[Dataset entries]

+++

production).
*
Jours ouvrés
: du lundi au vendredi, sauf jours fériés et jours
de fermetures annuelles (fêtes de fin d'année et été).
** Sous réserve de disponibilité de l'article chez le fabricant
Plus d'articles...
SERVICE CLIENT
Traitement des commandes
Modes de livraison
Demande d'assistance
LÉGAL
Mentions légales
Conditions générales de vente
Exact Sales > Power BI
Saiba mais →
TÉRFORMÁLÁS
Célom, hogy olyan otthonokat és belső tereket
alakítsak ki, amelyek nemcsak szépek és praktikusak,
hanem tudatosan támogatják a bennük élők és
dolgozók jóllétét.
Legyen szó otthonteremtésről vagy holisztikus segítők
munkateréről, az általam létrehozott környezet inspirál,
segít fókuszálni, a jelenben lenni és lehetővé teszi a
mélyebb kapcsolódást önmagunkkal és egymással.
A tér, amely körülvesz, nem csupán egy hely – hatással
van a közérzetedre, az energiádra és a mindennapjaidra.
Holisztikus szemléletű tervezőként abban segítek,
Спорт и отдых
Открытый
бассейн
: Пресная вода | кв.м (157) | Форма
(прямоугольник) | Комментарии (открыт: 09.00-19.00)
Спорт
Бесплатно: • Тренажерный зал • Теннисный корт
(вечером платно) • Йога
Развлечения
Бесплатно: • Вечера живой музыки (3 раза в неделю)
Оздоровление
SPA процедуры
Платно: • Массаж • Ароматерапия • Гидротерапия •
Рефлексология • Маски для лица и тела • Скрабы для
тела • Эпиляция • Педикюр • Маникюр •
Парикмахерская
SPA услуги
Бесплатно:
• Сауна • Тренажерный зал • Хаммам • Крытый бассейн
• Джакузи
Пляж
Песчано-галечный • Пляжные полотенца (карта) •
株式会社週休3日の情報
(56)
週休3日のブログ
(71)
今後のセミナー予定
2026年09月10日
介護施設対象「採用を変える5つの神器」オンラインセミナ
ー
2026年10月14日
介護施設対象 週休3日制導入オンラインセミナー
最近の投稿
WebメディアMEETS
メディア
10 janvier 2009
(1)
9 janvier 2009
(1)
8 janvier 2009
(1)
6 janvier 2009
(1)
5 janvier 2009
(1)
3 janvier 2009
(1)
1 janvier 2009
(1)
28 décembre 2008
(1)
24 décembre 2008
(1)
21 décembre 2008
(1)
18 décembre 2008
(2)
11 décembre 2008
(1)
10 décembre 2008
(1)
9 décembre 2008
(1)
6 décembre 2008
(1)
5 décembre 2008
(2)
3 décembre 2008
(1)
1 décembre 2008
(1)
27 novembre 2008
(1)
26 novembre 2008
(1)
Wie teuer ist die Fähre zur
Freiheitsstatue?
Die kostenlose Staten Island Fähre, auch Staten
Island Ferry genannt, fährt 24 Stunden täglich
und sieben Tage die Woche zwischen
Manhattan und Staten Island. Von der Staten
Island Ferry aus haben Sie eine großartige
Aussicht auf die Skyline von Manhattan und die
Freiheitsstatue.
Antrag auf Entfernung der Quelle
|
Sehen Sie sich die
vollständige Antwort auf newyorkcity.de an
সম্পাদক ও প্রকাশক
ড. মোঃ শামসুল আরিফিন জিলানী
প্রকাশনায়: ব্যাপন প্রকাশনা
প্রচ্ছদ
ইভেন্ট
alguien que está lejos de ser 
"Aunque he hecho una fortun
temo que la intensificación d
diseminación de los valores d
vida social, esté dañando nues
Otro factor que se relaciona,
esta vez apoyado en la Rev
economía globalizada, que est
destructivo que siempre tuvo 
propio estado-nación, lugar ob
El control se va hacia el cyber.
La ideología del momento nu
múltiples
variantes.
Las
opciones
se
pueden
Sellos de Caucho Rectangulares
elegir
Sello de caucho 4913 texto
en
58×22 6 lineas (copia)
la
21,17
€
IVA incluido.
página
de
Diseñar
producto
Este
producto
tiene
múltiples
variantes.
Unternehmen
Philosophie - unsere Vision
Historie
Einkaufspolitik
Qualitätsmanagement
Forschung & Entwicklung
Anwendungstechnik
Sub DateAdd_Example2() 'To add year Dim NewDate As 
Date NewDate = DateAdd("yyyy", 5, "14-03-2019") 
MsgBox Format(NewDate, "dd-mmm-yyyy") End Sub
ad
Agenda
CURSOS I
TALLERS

+++

### Instructions for the task
Would you retype the lines above from the one with "Célom, hogy olyan otthonokat és belső tereket" down to the one with "(157) | Форма", word for word, both ends included and no other lines?

### Answer for this exercise
Célom, hogy olyan otthonokat és belső tereket
alakítsak ki, amelyek nemcsak szépek és praktikusak,
hanem tudatosan támogatják a bennük élők és
dolgozók jóllétét.
Legyen szó otthonteremtésről vagy holisztikus segítők
munkateréről, az általam létrehozott környezet inspirál,
segít fókuszálni, a jelenben lenni és lehetővé teszi a
mélyebb kapcsolódást önmagunkkal és egymással.
A tér, amely körülvesz, nem csupán egy hely – hatással
van a közérzetedre, az energiádra és a mindennapjaidra.
Holisztikus szemléletű tervezőként abban segítek,
Спорт и отдых
Открытый
бассейн
: Пресная вода | кв.м (157) | Форма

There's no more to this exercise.